Read the data below. Every line holding the string "pour" must be copied.

Dataset records:
◆ ◆ ◆ ◆

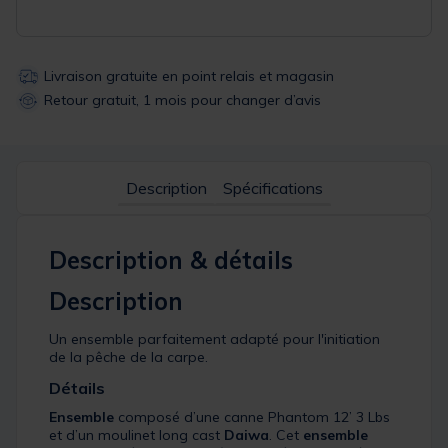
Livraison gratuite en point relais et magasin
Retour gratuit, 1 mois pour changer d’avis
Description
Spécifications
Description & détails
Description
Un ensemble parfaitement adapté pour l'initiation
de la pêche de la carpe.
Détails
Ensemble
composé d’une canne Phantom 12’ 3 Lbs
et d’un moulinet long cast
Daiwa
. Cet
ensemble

◆ ◆ ◆ ◆

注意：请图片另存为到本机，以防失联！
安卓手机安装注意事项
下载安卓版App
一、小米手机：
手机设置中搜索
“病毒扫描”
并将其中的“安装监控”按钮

◆ ◆ ◆ ◆

→ **RESULT OF THE TASK**:
Retour gratuit, 1 mois pour changer d’avis
Un ensemble parfaitement adapté pour l'initiation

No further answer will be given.